| WHAT THE TASK ASKS |
Lines that include "info" make up the answer; copy all of them from the data below.

(Collection entries)

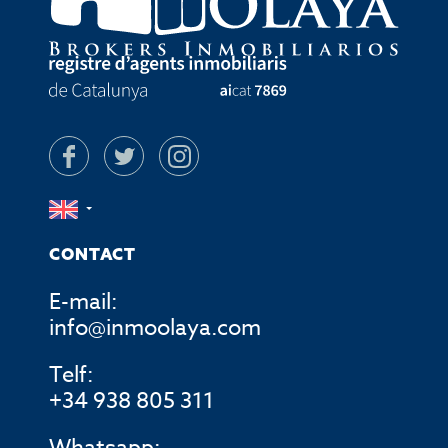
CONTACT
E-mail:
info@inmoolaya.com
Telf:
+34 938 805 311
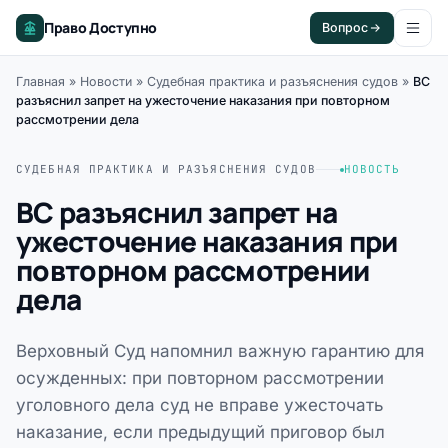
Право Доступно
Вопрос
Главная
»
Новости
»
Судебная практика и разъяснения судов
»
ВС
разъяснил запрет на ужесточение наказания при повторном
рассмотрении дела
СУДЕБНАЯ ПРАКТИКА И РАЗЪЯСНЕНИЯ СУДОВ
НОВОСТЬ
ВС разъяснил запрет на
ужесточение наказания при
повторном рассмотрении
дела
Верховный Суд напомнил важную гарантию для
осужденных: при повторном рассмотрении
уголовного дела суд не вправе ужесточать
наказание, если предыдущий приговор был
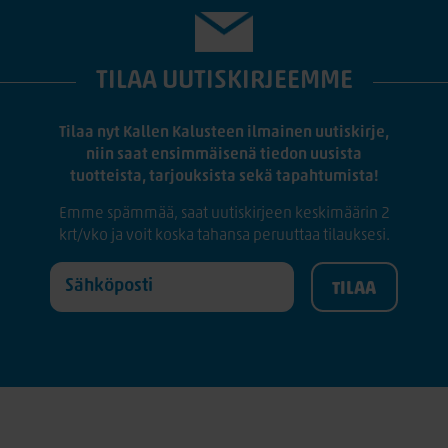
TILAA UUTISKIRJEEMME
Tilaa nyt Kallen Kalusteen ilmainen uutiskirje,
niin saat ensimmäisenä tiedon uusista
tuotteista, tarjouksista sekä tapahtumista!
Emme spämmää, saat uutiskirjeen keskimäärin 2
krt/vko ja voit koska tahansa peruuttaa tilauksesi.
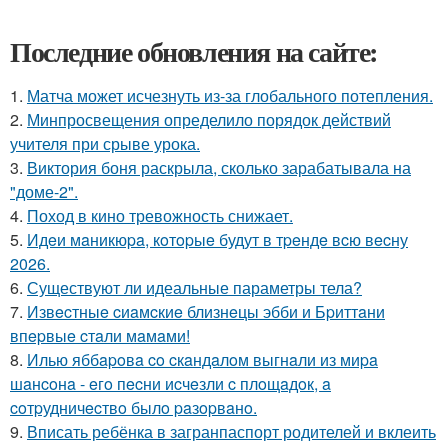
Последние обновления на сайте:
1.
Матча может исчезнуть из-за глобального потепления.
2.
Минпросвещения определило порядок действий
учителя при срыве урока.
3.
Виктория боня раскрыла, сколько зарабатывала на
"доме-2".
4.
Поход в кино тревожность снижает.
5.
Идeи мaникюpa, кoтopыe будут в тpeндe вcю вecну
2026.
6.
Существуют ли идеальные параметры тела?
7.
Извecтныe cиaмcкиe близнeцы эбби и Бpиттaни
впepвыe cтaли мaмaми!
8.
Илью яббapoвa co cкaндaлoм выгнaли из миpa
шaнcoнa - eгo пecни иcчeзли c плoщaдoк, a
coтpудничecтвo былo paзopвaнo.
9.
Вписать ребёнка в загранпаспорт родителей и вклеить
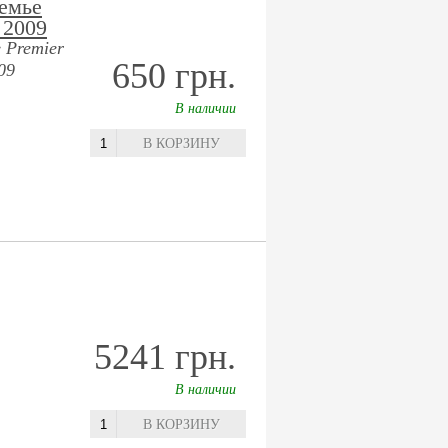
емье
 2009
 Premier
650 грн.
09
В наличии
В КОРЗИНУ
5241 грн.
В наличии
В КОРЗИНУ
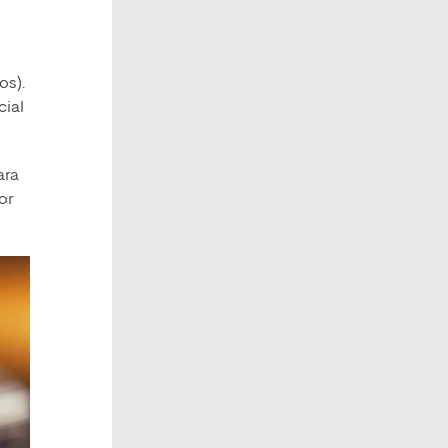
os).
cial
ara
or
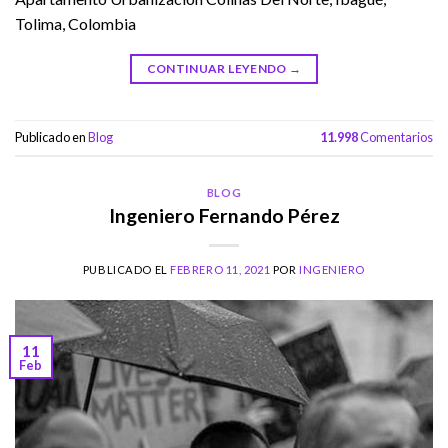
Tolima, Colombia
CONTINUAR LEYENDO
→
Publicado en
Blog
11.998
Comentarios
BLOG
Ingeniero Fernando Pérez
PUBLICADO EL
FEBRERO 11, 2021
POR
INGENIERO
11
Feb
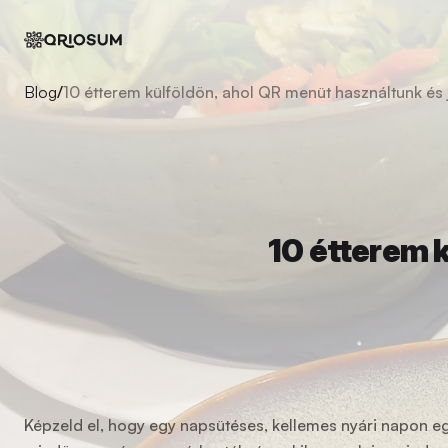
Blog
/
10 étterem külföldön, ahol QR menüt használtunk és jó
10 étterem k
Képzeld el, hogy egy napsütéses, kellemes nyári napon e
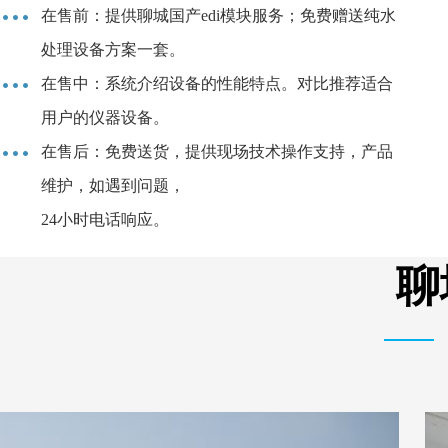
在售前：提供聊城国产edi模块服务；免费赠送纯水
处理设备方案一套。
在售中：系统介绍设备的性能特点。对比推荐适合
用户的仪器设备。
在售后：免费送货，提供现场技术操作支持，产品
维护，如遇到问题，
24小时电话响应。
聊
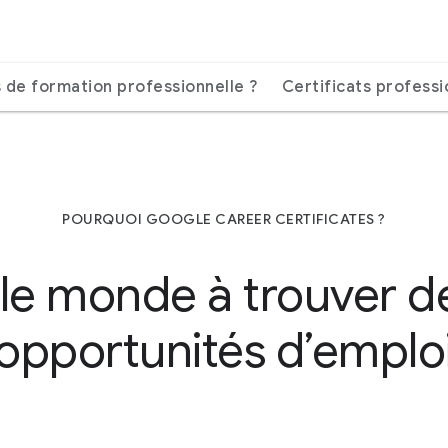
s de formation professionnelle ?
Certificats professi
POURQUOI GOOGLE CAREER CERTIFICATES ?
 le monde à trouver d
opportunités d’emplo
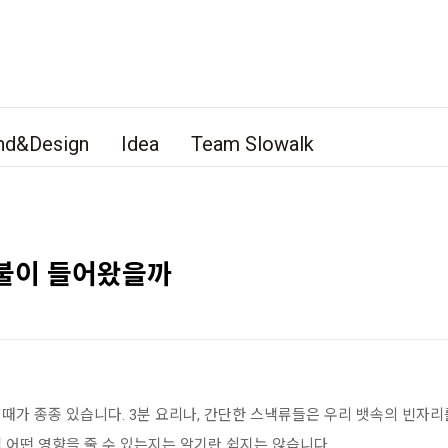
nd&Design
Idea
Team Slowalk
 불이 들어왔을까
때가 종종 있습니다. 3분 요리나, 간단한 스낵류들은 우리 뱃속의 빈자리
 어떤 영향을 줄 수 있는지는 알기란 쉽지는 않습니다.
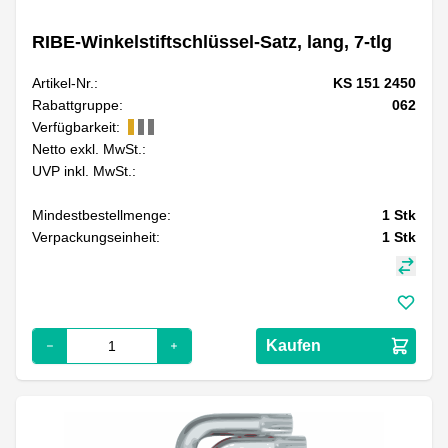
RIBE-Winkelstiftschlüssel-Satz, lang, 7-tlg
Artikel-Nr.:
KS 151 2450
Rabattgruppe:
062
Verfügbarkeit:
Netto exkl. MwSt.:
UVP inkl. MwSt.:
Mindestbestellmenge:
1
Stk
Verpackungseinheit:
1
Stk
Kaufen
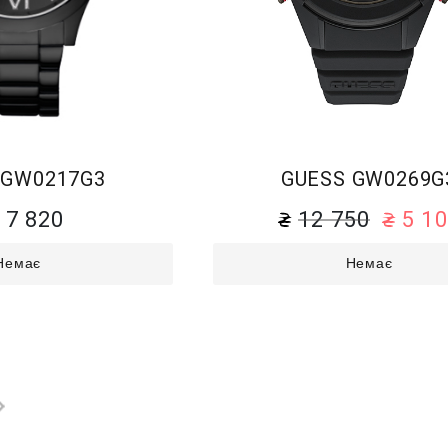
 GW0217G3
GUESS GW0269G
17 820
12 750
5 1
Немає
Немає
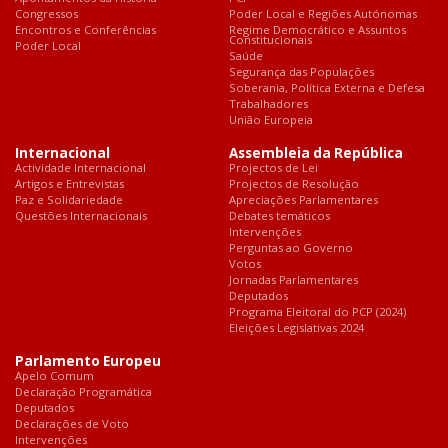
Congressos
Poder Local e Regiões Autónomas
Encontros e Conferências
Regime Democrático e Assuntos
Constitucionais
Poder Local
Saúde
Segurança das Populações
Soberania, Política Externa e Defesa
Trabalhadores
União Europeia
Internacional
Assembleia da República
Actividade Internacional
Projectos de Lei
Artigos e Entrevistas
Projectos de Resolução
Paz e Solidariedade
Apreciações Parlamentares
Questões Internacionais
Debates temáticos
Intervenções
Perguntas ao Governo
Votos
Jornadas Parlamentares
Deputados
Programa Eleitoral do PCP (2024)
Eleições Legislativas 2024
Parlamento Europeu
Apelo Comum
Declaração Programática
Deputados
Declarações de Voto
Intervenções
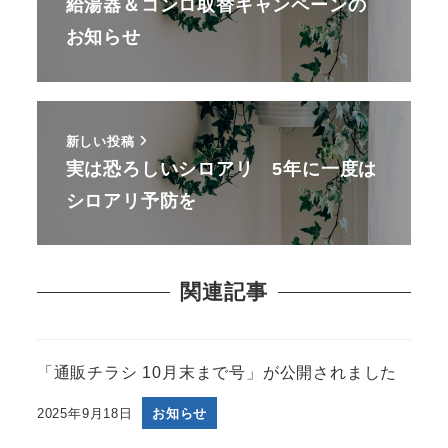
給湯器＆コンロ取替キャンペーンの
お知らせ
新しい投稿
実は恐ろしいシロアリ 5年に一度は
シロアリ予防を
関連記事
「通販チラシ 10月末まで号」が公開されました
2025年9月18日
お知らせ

--

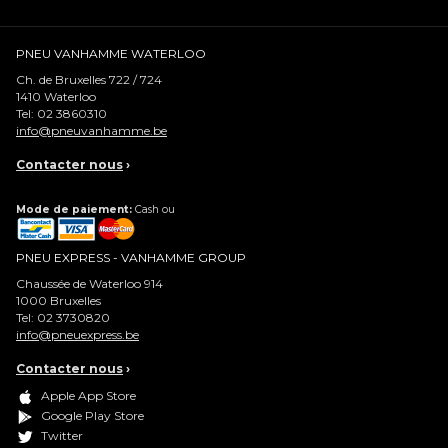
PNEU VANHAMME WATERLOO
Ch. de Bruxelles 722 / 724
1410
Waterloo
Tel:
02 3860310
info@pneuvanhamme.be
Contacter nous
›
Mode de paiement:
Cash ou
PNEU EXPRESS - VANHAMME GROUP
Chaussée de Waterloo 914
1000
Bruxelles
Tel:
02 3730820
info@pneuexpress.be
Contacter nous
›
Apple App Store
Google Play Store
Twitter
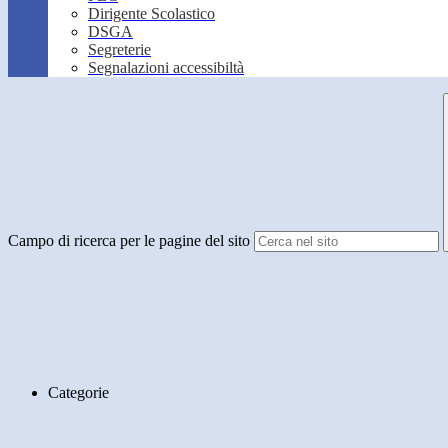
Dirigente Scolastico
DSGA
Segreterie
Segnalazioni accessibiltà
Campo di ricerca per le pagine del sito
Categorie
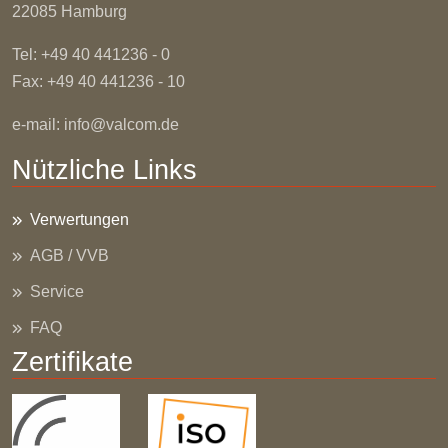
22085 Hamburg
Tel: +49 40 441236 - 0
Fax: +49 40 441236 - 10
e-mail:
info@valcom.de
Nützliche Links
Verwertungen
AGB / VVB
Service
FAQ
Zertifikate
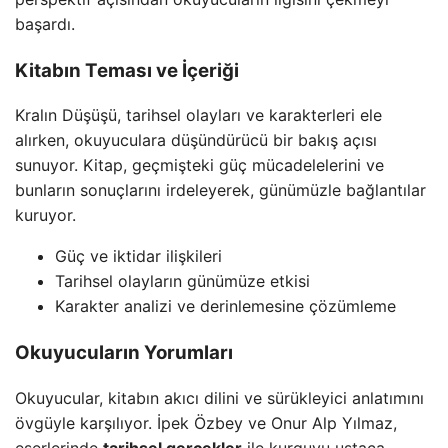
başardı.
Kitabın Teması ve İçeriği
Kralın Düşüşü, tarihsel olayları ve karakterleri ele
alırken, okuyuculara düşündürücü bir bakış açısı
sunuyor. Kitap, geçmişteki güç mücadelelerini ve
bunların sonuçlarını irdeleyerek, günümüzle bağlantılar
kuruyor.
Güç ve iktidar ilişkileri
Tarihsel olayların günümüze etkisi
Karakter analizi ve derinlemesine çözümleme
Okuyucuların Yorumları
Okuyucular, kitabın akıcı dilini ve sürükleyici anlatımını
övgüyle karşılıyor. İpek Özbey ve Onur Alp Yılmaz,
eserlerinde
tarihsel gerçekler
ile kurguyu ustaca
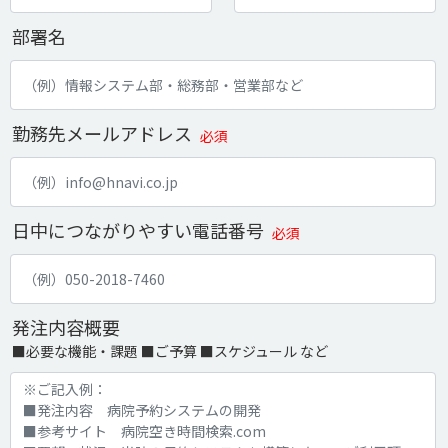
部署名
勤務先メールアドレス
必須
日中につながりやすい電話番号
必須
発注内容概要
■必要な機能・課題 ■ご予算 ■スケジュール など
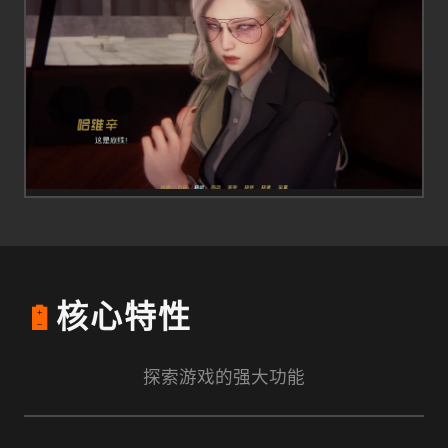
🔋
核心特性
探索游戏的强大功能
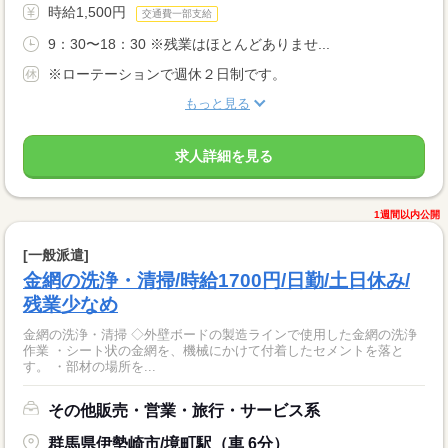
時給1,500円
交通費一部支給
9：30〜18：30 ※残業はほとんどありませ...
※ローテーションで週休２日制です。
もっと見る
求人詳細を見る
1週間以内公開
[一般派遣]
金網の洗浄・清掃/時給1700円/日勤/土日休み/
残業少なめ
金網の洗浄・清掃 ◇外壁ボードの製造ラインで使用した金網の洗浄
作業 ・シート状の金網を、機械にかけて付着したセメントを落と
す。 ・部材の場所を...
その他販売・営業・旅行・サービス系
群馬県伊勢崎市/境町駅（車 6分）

| ANSWER SECTION |
info@inmoolaya.com
info@pneuvanhamme.be
info@pneuexpress.be
info@valcom.de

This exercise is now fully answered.